Cavaco Silva surpreendeu com a declaração das oito e meia. E a surpresa veio pelo desassossego que a mensagem provocou. O Presidente falou do risco de eleições e exemplificou com o que se passou nos últimos dias, com a instabilidade dos inevitáveis (irrevogáveis) mercados, como
se estes fossem particularmente distinguidos pelo seu elevado grau de estabilidade, tendo, especialmente, em conta os
últimos três ou quatro anos. Salientou que, com eleições, teríamos um Governo de gestão durante dois meses e o Orçamento Geral do Estado para 2014 entraria somente em vigor lá para março, como se os últimos Orçamentos tivessem sido caraterizados pela sua capacidade de irrevogabilidade. Há também os empréstimos contraídos que vencem em 2014 (ainda bem). Avisou para a possível suspensão das transferências das parcelas da troika, como se um ato eleitoral num país com uma democracia plena e, portanto, civilizada, constituísse um subsequente problema. Anotou também que os sinais de recuperação económica iriam, decerto, regredir, assim como seria mau para o desemprego.
Passou para as consequências políticas da decisão (e é elucidativo que tivesse começado pelas económicas), as quais se podem resumir em dois pontos: as eleições trariam um forte clima de tensão e crispação e uma dificultada formação de um Governo sólido.
Por isso, Cavaco Silva decidiu juntar os três partidos que assinaram o memorando, como se este ainda tivesse em vigor, como se o PS, PSD e CDS-PP não se tivessem demarcado já do documento, aquele por não concordar com os vários descomedimentos dos partidos da maioria e estes pela razão oposta (ir para além da troika, esgoelava há dois anos Passos Coelho, com o beneplácito tático de Portas).

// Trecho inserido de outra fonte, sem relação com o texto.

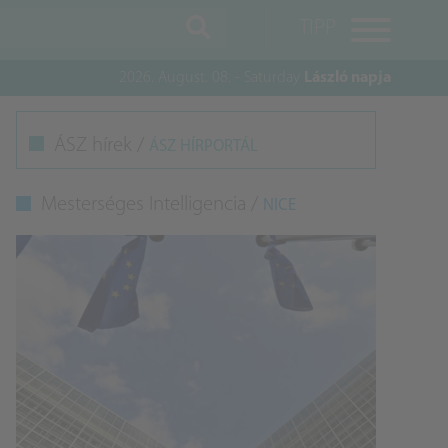
TIPP
2026. August. 08. - Saturday
László napja
M
ÁSZ hírek /
ÁSZ HÍRPORTÁL
K
Mesterséges Intelligencia /
NICE
A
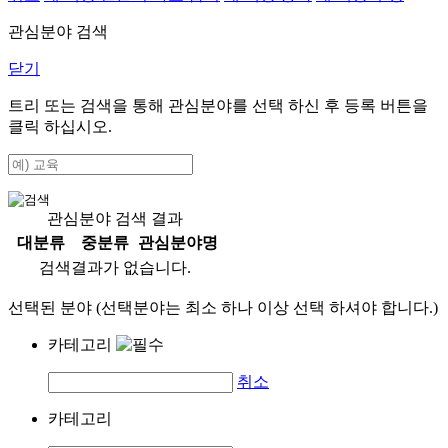
관심분야 검색
닫기
트리 또는 검색을 통해 관심분야를 선택 하신 후
등록
버튼을
클릭 하십시오.
관심분야 검색 결과
대분류
중분류
관심분야명
검색결과가 없습니다.
선택된 분야 (선택분야는 최소 하나 이상 선택 하셔야 합니다.)
카테고리
취소
카테고리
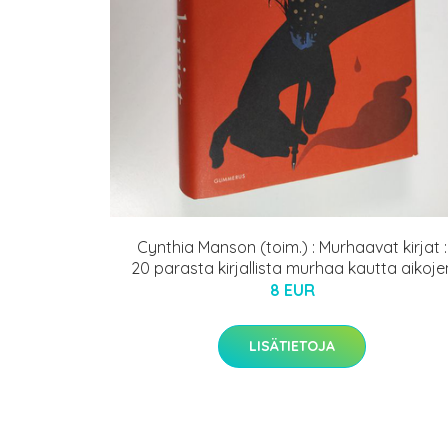
Cynthia Manson (toim.) : Murhaavat kirjat :
20 parasta kirjallista murhaa kautta aikoje
8 EUR
LISÄTIETOJA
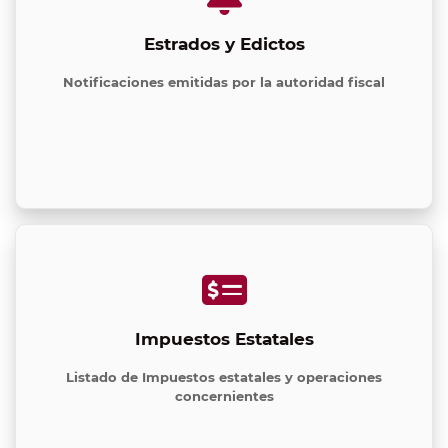
Estrados y Edictos
Notificaciones emitidas por la autoridad fiscal
Impuestos Estatales
Listado de Impuestos estatales y operaciones
concernientes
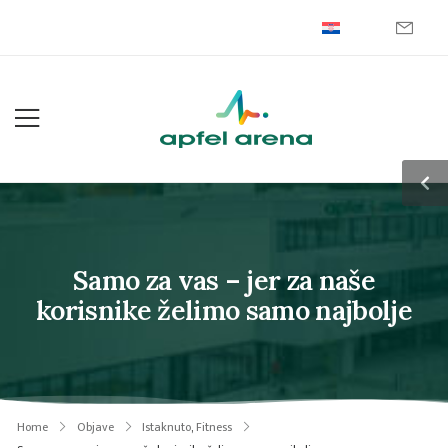
Samo za vas – jer za naše
korisnike želimo samo najbolje
Home
Objave
Istaknuto
,
Fitness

De qualquer modo, não vejo de todo que foi tudo mau na mensagem: Cavaco não aceitou os infantis joguetes de bastidores de Portas e Passos.
Ficamos também a saber que, apesar da recuperação da economia e do desagravamento de desemprego, vivemos uma situação de emergência nacional, que requer um desempanado Governo de salvação nacional. É talvez este o nosso destino, o de viver no interior de aparentemente irrevogáveis paradoxos discursivos.